[DATA RECORDS Boundary: Start]

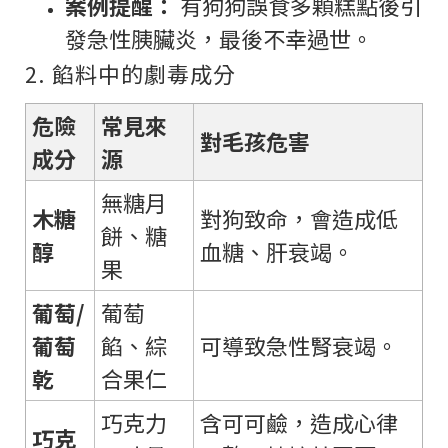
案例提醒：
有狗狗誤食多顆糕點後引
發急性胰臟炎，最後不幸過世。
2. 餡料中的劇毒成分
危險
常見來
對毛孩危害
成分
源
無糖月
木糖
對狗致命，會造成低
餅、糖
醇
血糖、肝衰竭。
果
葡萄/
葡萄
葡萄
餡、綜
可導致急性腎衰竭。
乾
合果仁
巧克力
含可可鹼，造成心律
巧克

[DATA RECORDS Boundary: End]
[DATA RECORDS Boundary: Start]

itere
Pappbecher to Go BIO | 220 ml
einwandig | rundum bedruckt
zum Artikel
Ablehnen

[DATA RECORDS Boundary: End]
[DATA RECORDS Boundary: Start]

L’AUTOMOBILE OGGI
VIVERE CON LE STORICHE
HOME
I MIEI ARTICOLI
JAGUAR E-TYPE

[DATA RECORDS Boundary: End]

**HOW TO COMPLETE THIS TASK:**
For this exercise, output exactly the lines above from the line with "VIVERE CON LE STORICHE" to the line with "JAGUAR E-TYPE", counting both, and leave out the rest.

**COMPLETED EXERCISE:**
VIVERE CON LE STORICHE
HOME
I MIEI ARTICOLI
JAGUAR E-TYPE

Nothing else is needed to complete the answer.